The relationship of statistics to "knowledge of the real world" is quite subtle and easily misunderstood. I usually assume most people on the sound science forum know more statistics than I do, because I know only a little of the math. However, I may have a better "feel" for what statistics mean than most people, because my day job is writing software that does something called "statistical orbit determination." That is navigating spacecraft on the basis of noisy and incomplete measurements. At this point you are probably wondering why I claim to know little about statistics! I don't actually program the mathematical part of the software. But I have stood over the shoulders of navigators and heard them thinking out loud.
Statistics is a kind of black art, because it involves manipulating models of the world, when you often don't know if those models are correct (even remotely correct)! Your conclusions can be right. They can be wrong. And they can be dangerous. (Spacecraft have been lost due to mistakes in navigation.)
They can be right for the right reason, and right for the wrong reason.
In the case of an ABX test, we start with a null hypothesis, which specifically is the hypothesis that the listener cannot hear any difference and is picking an answer based on some arbitrary criteria or random guessing. We then model this listener as someone who answers correctly 50% of the time, or to put it another way, p=0.5.

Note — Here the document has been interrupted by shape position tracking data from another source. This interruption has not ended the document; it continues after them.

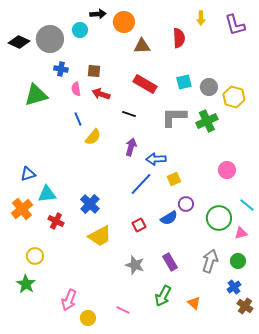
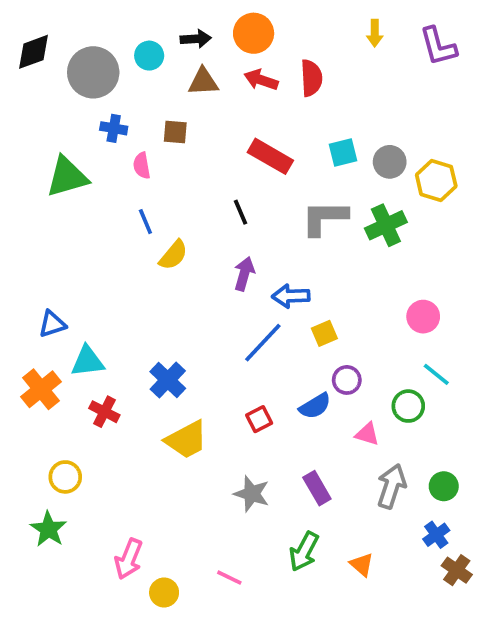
black arrow: (98, 14) -> (196, 39), moved
orange circle: (124, 22) -> (254, 33), moved
red semicircle: (179, 38) -> (311, 78), moved
black diamond: (19, 42) -> (34, 52), moved, turned -45
brown triangle: (142, 46) -> (203, 82), moved
red arrow: (101, 94) -> (261, 80), moved
black line: (129, 114) -> (240, 212), turned 48
cyan line: (247, 205) -> (436, 374), moved
green circle: (219, 218) -> (408, 406), size x0.7
pink triangle: (241, 233) -> (367, 434), moved, turned 32

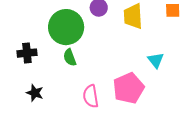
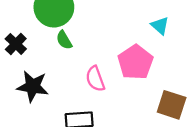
black cross: (27, 53) -> (16, 44), turned -30
black star: (35, 93) -> (33, 86), size x1.6

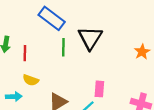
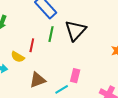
red line: (25, 53) -> (32, 45), moved

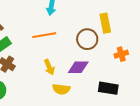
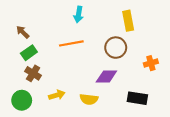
yellow rectangle: (105, 23) -> (128, 21), moved
yellow arrow: (49, 67) -> (57, 95), moved, turned -84

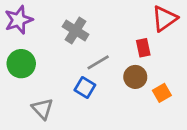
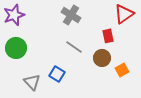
gray cross: (76, 31) -> (71, 15), moved
gray line: (98, 62) -> (74, 47), turned 66
blue square: (85, 88) -> (57, 74), moved

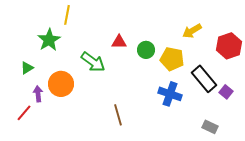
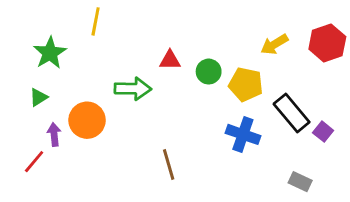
green star: (49, 40) -> (50, 53), moved
red hexagon: (229, 46) -> (327, 43), moved
green arrow: (93, 62) -> (133, 89), turned -35

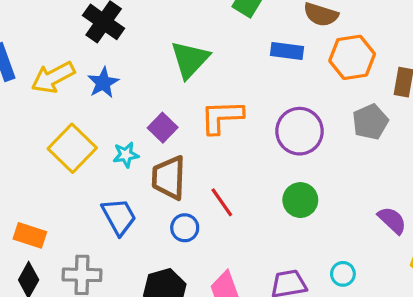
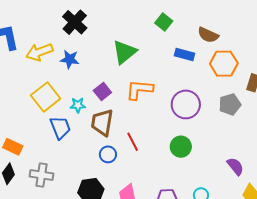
blue star: (103, 83) -> (70, 59), turned 30
blue trapezoid: (119, 217) -> (60, 128), moved

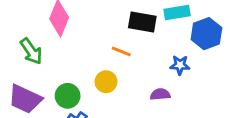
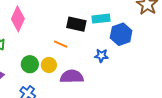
purple semicircle: (160, 94) -> (72, 77), moved, size x1.6
green circle: (68, 96) -> (30, 64), moved

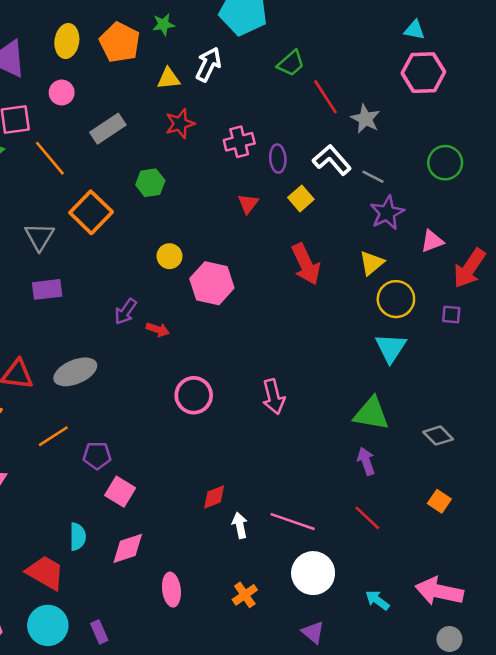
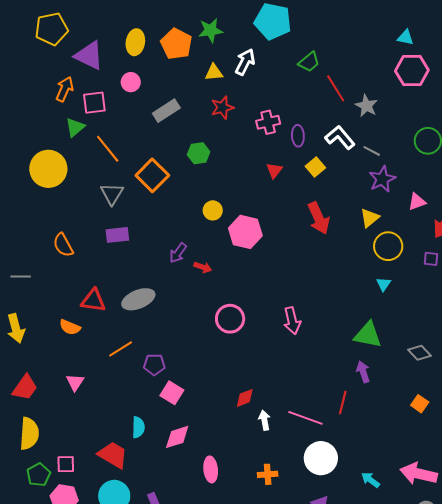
green star: (163, 24) -> (211, 30), size x1.4
orange line: (50, 158) -> (108, 149), moved
cyan triangle: (391, 348) -> (384, 284), size x0.6
red line: (367, 518) -> (343, 402), moved, turned 60
orange cross: (245, 595) -> (268, 474), turned 30

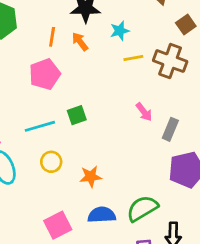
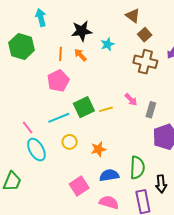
brown square: (186, 25) -> (145, 35), moved
yellow line: (133, 58) -> (106, 109), moved
green square: (77, 115) -> (84, 107), size x1.5
green semicircle: (142, 208) -> (137, 168), turned 130

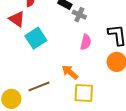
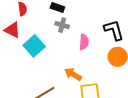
gray cross: (79, 15) -> (62, 25), moved

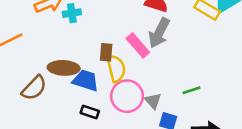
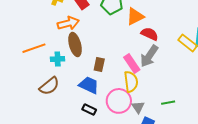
cyan cross: (72, 13) -> (58, 59), moved
brown rectangle: (106, 52) -> (99, 64), moved
brown ellipse: (64, 68) -> (75, 45), moved, turned 65
yellow semicircle: (116, 68) -> (131, 82), moved

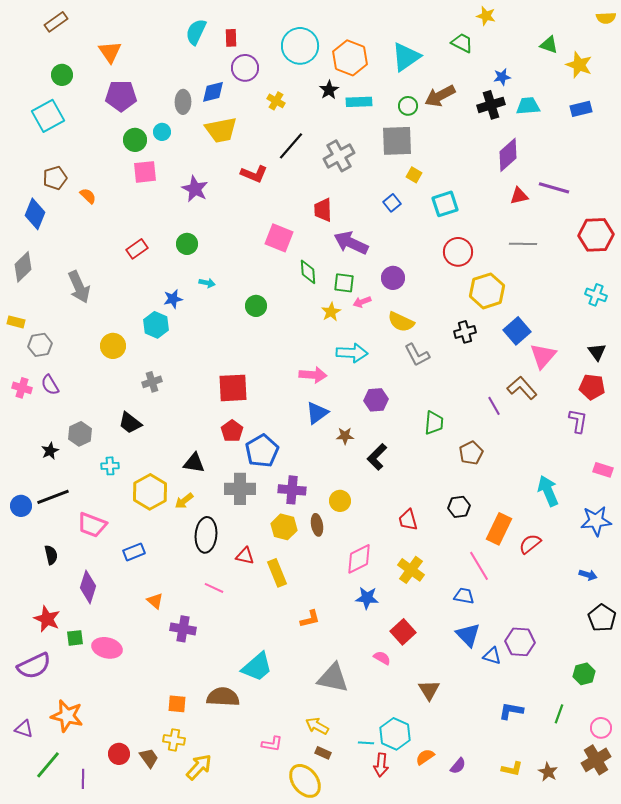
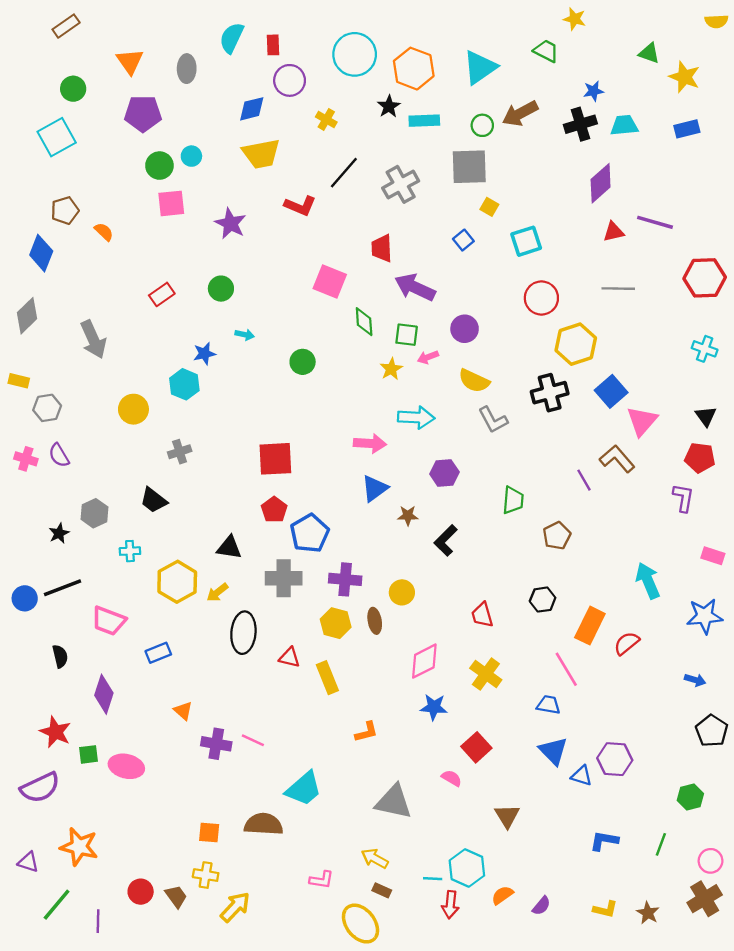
gray ellipse: (183, 102) -> (187, 69), moved
black cross: (465, 332) -> (550, 393), size x1.4
pink line: (214, 588) -> (253, 740), moved

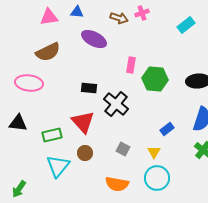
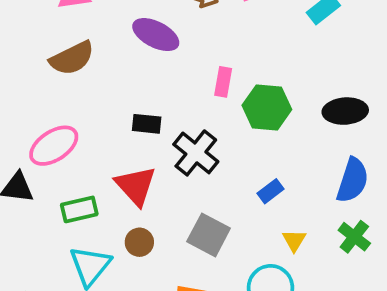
pink ellipse: (29, 83) -> (54, 146), moved, turned -40
blue rectangle: (167, 129) -> (271, 191), moved
gray square: (123, 149) -> (209, 235), size x1.6
yellow triangle: (154, 152) -> (294, 240), moved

In other words, we are modeling the listener as essentially a fair coin. That's a bit of a funny thing to do, considering a listener is a brain and a body and so forth. For all that to reduce to simply a coin toss is amusing in a way. Although it is an accurate model if there is no audible difference.
Now, you might wonder, why do we take this approach?
Here's an analogy.
If someone claims to be a bad golfer, then goes out and gets a bad score, that is consistent with being a bad golfer. If he gets a good score, that is inconsistent with being a bad golfer.
Perhaps we have a reason to suspect someone who is actually a good golfer would fake being a bad golfer. If he claims to be a good golfer, then gets a bad score, you could say that is inconsistent. But we know he could easily be faking it. So in certain contexts, we cannot reject his claim of being a good golfer from a bad score.
On the other hand, if he claims to be a bad golfer, then gets a good score, we can categorically reject his claim. We intuitively know this, but a way to put it mathematically is to say there is very little probability he could achieve a good score while being a bad golfer.
What ABX testing analysis does is start by assuming he's a very bad golfer and seeing if he can prove otherwise. Or rather, start by assuming the test subject is randomly guessing, and wait for them to prove otherwise. Call the hypothesis they are randomly guessing H0.
A good test result can demonstrate H0 is unlikely to be true. That's because you can't fake a good result, except by getting lucky. And if you have only a 3% chance of "getting lucky", and yet you can repeat this feat several times, you have pretty much conclusively demonstrated you weren't lucky. Rather, H0 is false.
So if H0 is false, then what is true? In a sense, we still don't know. All we know is that H0 is false. Almost anything else could be true.
For example, we can demonstrate the test subject isn't well modeled by a 50% chance of guessing right, but does that mean they are well modeled by some other chance of guessing right? Not really, because people and test situations are way too complex to be reduced to a number.
Also, note that I said the golfer can easily be faking a bad score. The analogy is that a test can be insensitive for any number of reasons---and not just the ones Royalcrown thinks I'm "making up." Subject isn't paying attention, bad choice of music, incorrect or no listener training, wrong choice of test subjects, etc.
Now, you might think at this point I'm trying to use this argument to attack all skeptics and that I'll never let go. If you think that, well sorry to disappoint. There is a time and a place to accept H0. It is reasonable to do that when you feel that adequate testing has been done under good conditions, using all available evidence to design the tests.